Is Science Coming to the Rescue of Meat at Last?

New research has been re-evaluating the planet-friendliness of different foods and meat is a big beneficiary.

The imbalance between the environmental impact of different foods has always been questionable and over-simplistic. It has also for a long time been skewed by anti-meat propaganda that  exaggerated the negative impacts of meat whilst amplifying the claims that  a plant-based diet creates much lower emissions.

This interpretation has now been  challenged by a new study from Rothamstead Research. Their study suggests that previous comparisons are flawed because they take no account of nutrition and the impact on human health, especially in relation to protein quality.

Protein is a highly complex nutrient comprising a variety of amino acids that cannot be reproduced directly by humans and must come from dietary sources. Meat is the best source of easily digestible high- quality protein. Plant-based foods are inferior in this respect and also often contain other factors which can inhibit or restrict nutrient uptake.

Rothamstead Research say that that the environmental impact of beef and dairy is halved by a proper assessment that includes protein quality. Other foods fare less well using this assessment model. The environmental impact of  white bread for example increases by 60%.

Ultra processed foods and cancer risk

Meanwhile, research by Imperial College, London has shown that ultra-processed foods may increase the risk of various cancers. That’s the conclusion from a study of almost 200,000 people aged between 40 and 69.

Professor Tim Spector, a well-known epidemiologist at King’s College, London commenting on the research said,

’The problem is that we don’t know enough about the impact that the cocktail of chemicals found in ultra-processed foods (UPF’s) has on us. While the individual additives have all been tested for basic safety in humans, their impact on our health when combined and eaten daily is unknown.’

Spector says that the tell-tale signs of a UPF are an unusually long shelf life, and ten or more ingredients that you are unable to understand.

Plant-based ultra processed foods

Ultra-processed foods come in a large variety of guises and one of worst offenders are plant-based foods.Plant-based burgers and ready meals etc have increased in popularity as a response to the climate crisis, but they can often  contain very little nutritional value, despite their green/natural  claims.

Other recent scientific comment has further enhanced the benefits of meat and the dangers of alternatives.

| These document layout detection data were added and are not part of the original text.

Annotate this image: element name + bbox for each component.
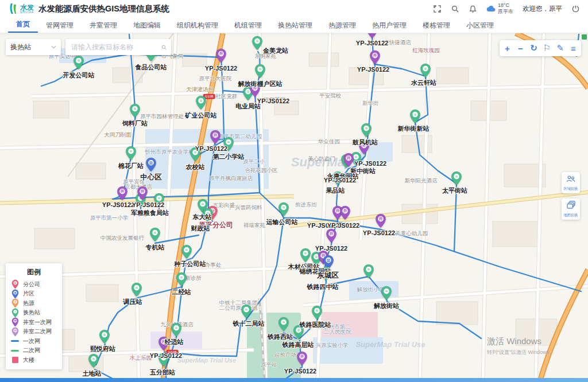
YP-JS0122-marker[interactable]: 井 <box>339 205 351 220</box>
region-switch-button[interactable]: 区域切换 <box>562 172 580 193</box>
map-switch-button[interactable]: 地图切换 <box>562 198 580 220</box>
土地站-marker[interactable]: ≈ <box>88 353 99 368</box>
熙悦府站-marker[interactable]: ≈ <box>99 329 110 344</box>
铁路西站-marker[interactable]: ≈ <box>278 317 289 332</box>
map-place-label: 原平宾馆 <box>123 178 145 186</box>
YP-JS0122-marker[interactable]: 井 <box>296 351 308 366</box>
svg-text:井: 井 <box>342 208 347 213</box>
draw-icon[interactable]: ✎ <box>554 41 567 55</box>
search-submit-icon[interactable] <box>161 44 167 51</box>
svg-text:井: 井 <box>218 51 223 56</box>
svg-text:≈: ≈ <box>385 289 388 294</box>
tab-地图编辑[interactable]: 地图编辑 <box>125 18 169 33</box>
region-switch-label: 区域切换 <box>563 186 579 192</box>
tab-组织机构管理[interactable]: 组织机构管理 <box>169 18 226 33</box>
铁路四中站-marker[interactable]: ≈ <box>320 266 332 281</box>
YP-JS0122-marker[interactable]: 井 <box>343 153 354 167</box>
tab-热用户管理[interactable]: 热用户管理 <box>364 18 415 33</box>
经适站-marker[interactable]: ≈ <box>171 322 182 337</box>
调压站-marker[interactable]: ≈ <box>131 282 142 297</box>
YP-JS0122-marker[interactable]: 井 <box>326 228 337 243</box>
YP-JS0122-marker[interactable]: 井 <box>249 83 261 98</box>
search-category-select[interactable]: 换热站 <box>6 39 61 55</box>
svg-text:≈: ≈ <box>200 98 202 103</box>
YP-JS0122-marker[interactable]: 井 <box>366 33 378 39</box>
tab-井室管理[interactable]: 井室管理 <box>82 18 125 33</box>
legend-item-井室一次网: 井 井室一次网 <box>11 318 57 328</box>
legend-label: 换热站 <box>23 309 40 317</box>
station-label: 金美龙站 <box>263 46 288 55</box>
map-place-label: 华众佳园 <box>318 138 340 146</box>
station-label: 五分部站 <box>150 368 175 377</box>
tab-楼栋管理[interactable]: 楼栋管理 <box>415 18 458 33</box>
铁路医院站-marker[interactable]: ≈ <box>311 305 323 320</box>
铁路高层站-marker[interactable]: ≈ <box>293 325 304 340</box>
station-label: 粮食局站 <box>144 209 169 217</box>
解放街站-marker[interactable]: ≈ <box>381 286 392 301</box>
YP-JS0122-marker[interactable]: 井 <box>158 336 169 351</box>
财政站-marker[interactable]: ≈ <box>202 208 214 223</box>
layer-list-icon[interactable]: ≡ <box>567 41 580 55</box>
tab-小区管理[interactable]: 小区管理 <box>458 18 502 33</box>
map-corner-badge[interactable] <box>582 34 587 40</box>
svg-text:≈: ≈ <box>194 150 196 155</box>
search-input[interactable] <box>70 42 161 52</box>
station-marker[interactable]: ≈ <box>363 264 374 279</box>
矿业公司站-marker[interactable]: ≈ <box>195 95 207 110</box>
reset-view-icon[interactable]: ↻ <box>527 41 540 55</box>
铁十二局站-marker[interactable]: ≈ <box>241 304 252 319</box>
二经站-marker[interactable]: ≈ <box>176 272 187 287</box>
解放街棚户区站-marker[interactable]: ≈ <box>254 64 266 79</box>
legend-label: 片区 <box>23 290 34 298</box>
棉花厂站-marker[interactable]: ≈ <box>125 146 137 161</box>
tab-换热站管理[interactable]: 换热站管理 <box>270 18 320 33</box>
运输公司站-marker[interactable]: ≈ <box>278 202 289 217</box>
太平街站-marker[interactable]: ≈ <box>451 171 462 186</box>
svg-text:≈: ≈ <box>158 196 160 201</box>
五分部站-marker[interactable]: ≈ <box>158 352 169 367</box>
logout-icon[interactable] <box>571 5 580 13</box>
tab-机组管理[interactable]: 机组管理 <box>226 18 270 33</box>
果品站-marker[interactable]: ≈ <box>332 171 343 186</box>
map-place-label: 红海玫瑰园 <box>412 47 440 54</box>
bell-icon[interactable] <box>469 5 477 13</box>
search-icon[interactable] <box>451 5 459 13</box>
YP-JS0122-marker[interactable]: 井 <box>117 186 128 201</box>
svg-text:≈: ≈ <box>336 174 339 179</box>
zoom-out-icon[interactable]: − <box>514 41 527 55</box>
weather-city: 原平市 <box>498 9 513 15</box>
svg-text:≈: ≈ <box>136 285 138 290</box>
中心区-marker[interactable]: ▦ <box>145 157 157 172</box>
map-place-label: 天津灌汤包 <box>186 86 214 93</box>
weather-temp: 18°C <box>498 2 513 9</box>
YP-JS0122-marker[interactable]: 井 <box>137 186 148 201</box>
开发公司站-marker[interactable]: ≈ <box>73 55 84 70</box>
YP-JS0122-marker[interactable]: 井 <box>210 130 221 145</box>
svg-text:≈: ≈ <box>256 38 258 44</box>
tab-首页[interactable]: 首页 <box>8 17 38 33</box>
专机站-marker[interactable]: ≈ <box>149 227 161 242</box>
饲料厂站-marker[interactable]: ≈ <box>129 103 141 118</box>
station-label: 太平街站 <box>442 186 467 195</box>
station-label: 矿业公司站 <box>185 111 217 120</box>
水云轩站-marker[interactable]: ≈ <box>420 63 431 78</box>
legend-symbol <box>11 350 19 352</box>
第二小学站-marker[interactable]: ≈ <box>223 137 234 151</box>
木材公司站-marker[interactable]: ≈ <box>300 248 311 263</box>
农校站-marker[interactable]: ≈ <box>189 147 201 162</box>
station-label: 棉花厂站 <box>118 162 144 170</box>
YP-JS0122-marker[interactable]: 井 <box>369 50 381 65</box>
tab-管网管理[interactable]: 管网管理 <box>38 18 82 33</box>
map-canvas[interactable]: ≈开发公司站 ≈食品公司站 井YP-JS0122 ≈解放街棚户区站 ≈金美龙站 … <box>0 33 588 382</box>
tab-热源管理[interactable]: 热源管理 <box>320 18 364 33</box>
YP-JS0122-marker[interactable]: 井 <box>215 48 227 63</box>
鼓风机站-marker[interactable]: ≈ <box>361 123 372 138</box>
粮食局站-marker[interactable]: ≈ <box>153 193 165 208</box>
新华街新站-marker[interactable]: ≈ <box>409 109 421 124</box>
种子公司站-marker[interactable]: ≈ <box>181 244 192 259</box>
zoom-in-icon[interactable]: + <box>501 41 514 55</box>
YP-JS0122-marker[interactable]: 井 <box>375 213 386 228</box>
fullscreen-icon[interactable] <box>433 5 442 13</box>
金美龙站-marker[interactable]: ≈ <box>252 36 263 50</box>
measure-icon[interactable]: ⚐ <box>540 41 554 55</box>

Richard Hoffman, a nutrition expert at the University of Hertfordshire points out that while meat is important in a normal omnivore diet because it provides us with vital nutrients like amino acids, iron and zinc, plant-based burgers contain very little of them.

‘One of the main amino acids in the plant protein is destroyed during the processing,’ he says,

‘So instead you tend to get this purified soya protein held together with various binders, emulsifiers and flavourings.’

Talking recently on Radio 4’s Inside Health programme Dr Giles Yeo, an obesity expert at Cambridge University said,

 ‘Because these foods are so ultra-processed they lack flavour, so you have to create it by adding salt, sugar and fat. This also makes them hyper-palatable.’

‘In countries which have more ultra-processed foods, there is an increase in obesity and other diet related illnesses,’ says Giles.

 ‘But ultra-processed vegetarian or vegan foods, faux-meat burgers, they almost have an aura, a halo of health around them,’ says the obesity expert. ‘They’re ultra-processed foods with very good PR.’

Future for Plant-Based Foods

The sales growth of these products has slowed down considerably this year and some of the big corporations involved are laying off staff amid falling share prices and profit warnings.

NCB Technical Manager Richard Stevenson points out that,

‘This downfall seems initially due to consumer resistance, who just don’t like the product. Every butcher knows that the customer is King, but it seems these large corporations have not realised that. You can only go so far in trying to create a market through hype.

The bubble is starting to burst and I believe as well that science will increasingly make the public aware of the health and environmental benefits of meat and the disadvantages of UPF’s.’